While the number of containers increased rapidly, clusters grew exponentially and became more difficult to maintain. Thanks to DevOps we learned that it is easier to have multiple, smaller clusters: each team or application (group) gets its own cluster, so cluster maintenance could be delegated to the owning teams and aligned with the application release cycles. Also, when a cluster fails, only a limited set of functionality is lost, while other clusters/apps remain available. Cluster deployments become automated and available on-demand via API-call, web form and/or Infrastructure-as-Code. Our clusters now become cattle.

Compute as cattle

Not only container workloads are disposable, so become virtual servers. Containerization is still not a solution for all kinds of applications. For example, large database clusters and ERP systems still prefer to scale vertically and are not suitable to containerize. However it would be great to manage these servers like containers, to limit our tool set and create a universal way of managing workloads. This means that compute in our data center needs to change: virtual machines (and basically any type of workload) should be available on-demand, as cattle!

“Whatever your compute demand is, it should be available as cattle”

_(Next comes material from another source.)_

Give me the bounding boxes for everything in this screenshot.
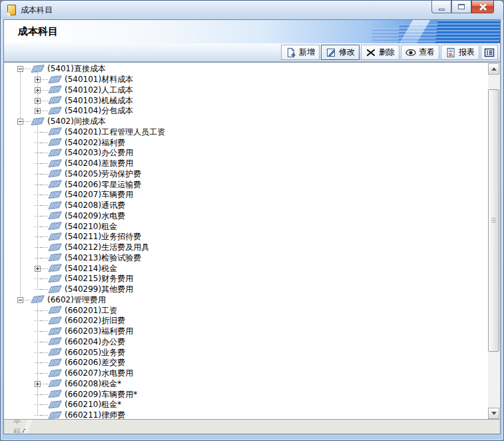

Kubernetes as the new compute layer

Nowadays Kubernetes is so much more than just a container hosting platform and orchestrator. Lots of effort has been put into hosting additional compute types, for example:

The KubeVirt project allows us to create and manage virtual machines as they where containers. KubeVirt requires KVM enabled nodes, since it uses this hypervisor.
SpinKube provides hosting WebAssembly containers, enabling workloads to start within milliseconds.
KEDA enables event driven solutions to Kubernetes (comparable to AWS Lambda, Azure Functions, etc). Whenever a call comes in, the required workload is started to handle it. Combined with WebAssembly function apps this can be very powerful.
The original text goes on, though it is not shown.